■ WHAT YOU ARE ASKED TO DO
Each line in the data must be reproduced as written, except for any picture.

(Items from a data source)
====

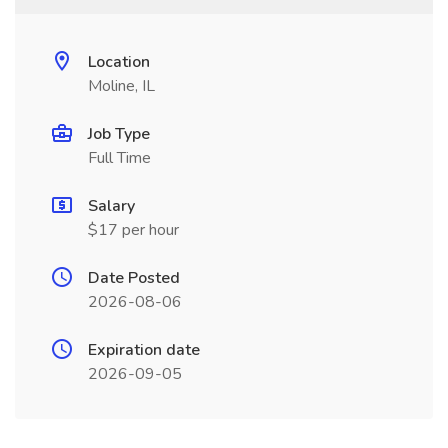
Location
Moline, IL
Job Type
Full Time
Salary
$17 per hour
Date Posted
2026-08-06
Expiration date
2026-09-05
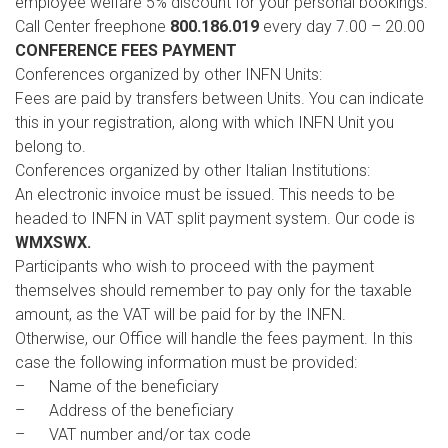
employee welfare 5% discount for your personal bookings.
Call Center freephone
800.186.019
every day 7.00 – 20.00
CONFERENCE FEES PAYMENT
Conferences organized by other INFN Units:
Fees are paid by transfers between Units. You can indicate
this in your registration, along with which INFN Unit you
belong to.
Conferences organized by other Italian Institutions:
An electronic invoice must be issued. This needs to be
headed to INFN in VAT split payment system. Our code is
WMXSWX.
Participants who wish to proceed with the payment
themselves should remember to pay only for the taxable
amount, as the VAT will be paid for by the INFN.
Otherwise, our Office will handle the fees payment. In this
case the following information must be provided:
– Name of the beneficiary
– Address of the beneficiary
– VAT number and/or tax code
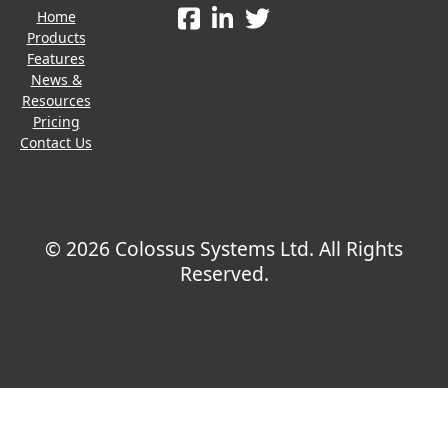
Home
Products
Features
News &
Resources
Pricing
Contact Us
© 2026 Colossus Systems Ltd. All Rights
Reserved.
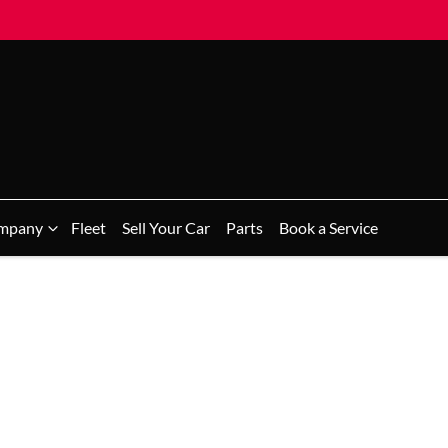
mpany
Fleet
Sell Your Car
Parts
Book a Service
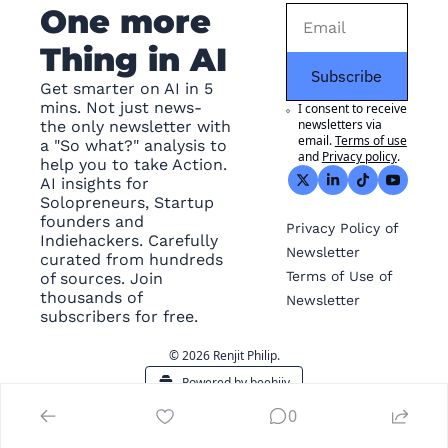
One more 
Thing in AI
Subscribe
Get smarter on AI in 5 
mins. Not just news- 
I consent to receive 
newsletters via 
the only newsletter with 
email.
Terms of use
a "So what?" analysis to 
and
Privacy policy
.
help you to take Action. 
AI insights for 
Solopreneurs, Startup 
founders and 
Privacy
 Policy of 
Indiehackers. Carefully 
Newsletter
curated from hundreds 
Terms of Use
 of 
of sources. Join 
thousands of 
Newsletter
subscribers for free.
© 2026 Renjit Philip.
Powered by beehiiv
0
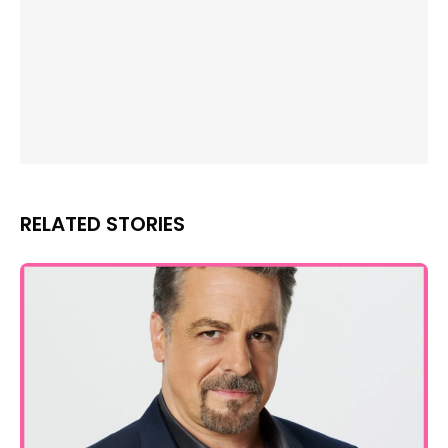
RELATED STORIES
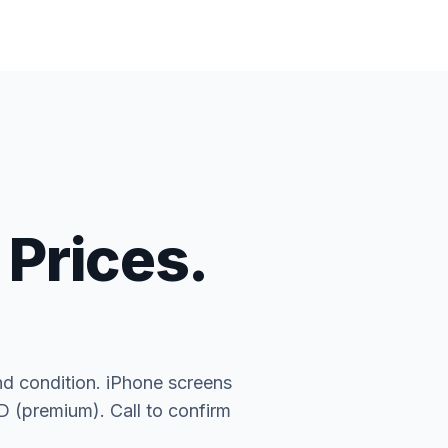
 Prices.
nd condition. iPhone screens
(premium). Call to confirm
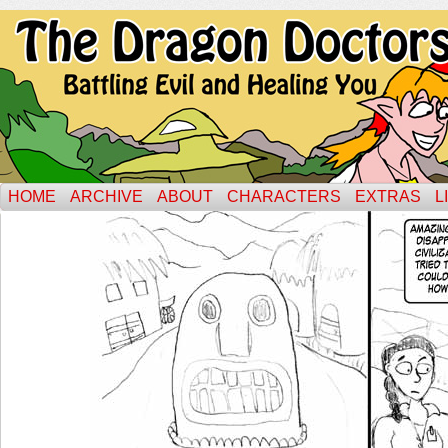
HOME
ARCHIVE
ABOUT
CHARACTERS
EXTRAS
L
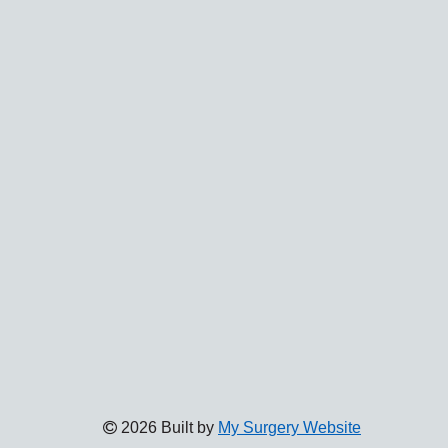
2026 Built by
My Surgery Website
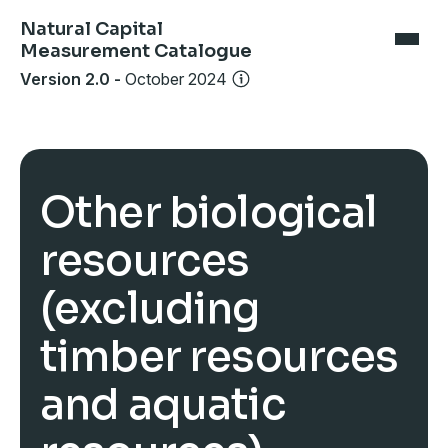
Natural Capital
Measurement Catalogue
Version 2.0
-
October 2024
Other biological
resources
(excluding
timber resources
and aquatic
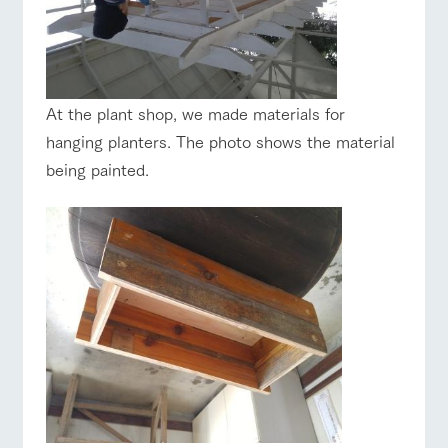
At the plant shop, we made materials for
hanging planters. The photo shows the material
being painted.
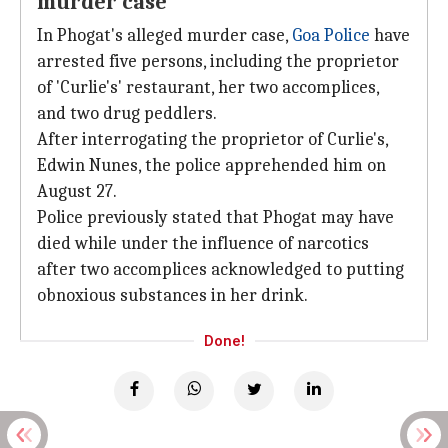
murder case
In Phogat's alleged murder case,
Goa Police
have
arrested five persons, including the proprietor
of 'Curlie's' restaurant, her two accomplices,
and two drug peddlers.
After interrogating the proprietor of Curlie's,
Edwin Nunes, the police apprehended him on
August 27.
Police previously stated that Phogat may have
died while under the influence of narcotics
after two accomplices acknowledged to putting
obnoxious substances in her drink.
Done!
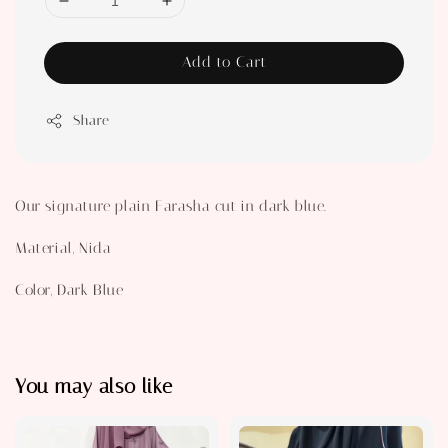
Add to Cart
Share
Our signature plain Farasha cut in dark blue.
Material, Nida
Color, Dark Blue
You may also like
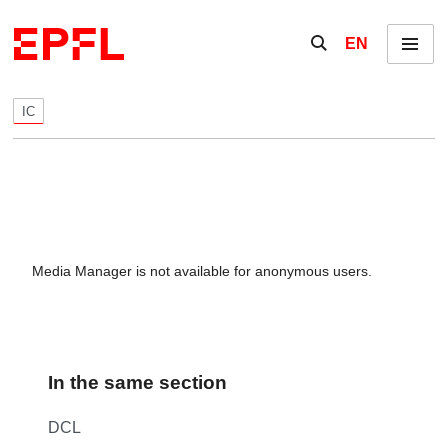
Skip to content
Show / hide the se
EN
Menu
IC
Media Manager is not available for anonymous users.
In the same section
DCL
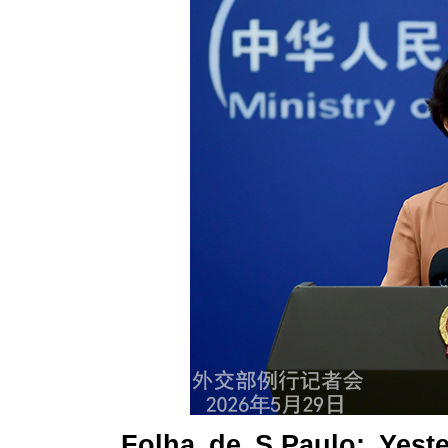
Folha de S.Paulo: Yest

====

■ OUTPUT BELOW
Location
Moline, IL
Job Type
Full Time
Salary
$17 per hour
Date Posted
2026-08-06
Expiration date
2026-09-05
employee welfare 5% discount for your personal bookings.
Call Center freephone
800.186.019
every day 7.00 – 20.00
CONFERENCE FEES PAYMENT
Conferences organized by other INFN Units:
Fees are paid by transfers between Units. You can indicate
this in your registration, along with which INFN Unit you
belong to.
Conferences organized by other Italian Institutions:
An electronic invoice must be issued. This needs to be
headed to INFN in VAT split payment system. Our code is
WMXSWX.
Participants who wish to proceed with the payment
themselves should remember to pay only for the taxable
amount, as the VAT will be paid for by the INFN.
Otherwise, our Office will handle the fees payment. In this
case the following information must be provided:
– Name of the beneficiary
– Address of the beneficiary
– VAT number and/or tax code
Home
Products
Features
News &
Resources
Pricing
Contact Us
© 2026 Colossus Systems Ltd. All Rights
Reserved.
mpany
Fleet
Sell Your Car
Parts
Book a Service
One more 
Thing in AI
Subscribe
Get smarter on AI in 5 
mins. Not just news- 
I consent to receive 
newsletters via 
the only newsletter with 
email.
Terms of use
a "So what?" analysis to 
and
Privacy policy
.
help you to take Action. 
AI insights for 
Solopreneurs, Startup 
founders and 
Privacy
 Policy of 
Indiehackers. Carefully 
Newsletter
curated from hundreds 
Terms of Use
 of 
of sources. Join 
thousands of 
Newsletter
subscribers for free.
© 2026 Renjit Philip.
Powered by beehiiv
0
RELATED STORIES
 Prices.
nd condition. iPhone screens
(premium). Call to confirm
HOME
ARCHIVE
ABOUT
CHARACTERS
EXTRAS
L
2026 Built by
My Surgery Website
Natural Capital
Measurement Catalogue
Version 2.0
-
October 2024
Other biological
resources
(excluding
timber resources
and aquatic
At the plant shop, we made materials for
hanging planters. The photo shows the material
being painted.
murder case
In Phogat's alleged murder case,
Goa Police
have
arrested five persons, including the proprietor
of 'Curlie's' restaurant, her two accomplices,
and two drug peddlers.
After interrogating the proprietor of Curlie's,
Edwin Nunes, the police apprehended him on
August 27.
Police previously stated that Phogat may have
died while under the influence of narcotics
after two accomplices acknowledged to putting
obnoxious substances in her drink.
Done!
Add to Cart
Share
Our signature plain Farasha cut in dark blue.
Material, Nida
Color, Dark Blue
You may also like
Skip to content
Show / hide the se
EN
Menu
IC
Media Manager is not available for anonymous users.
In the same section
DCL
Folha de S.Paulo: Yest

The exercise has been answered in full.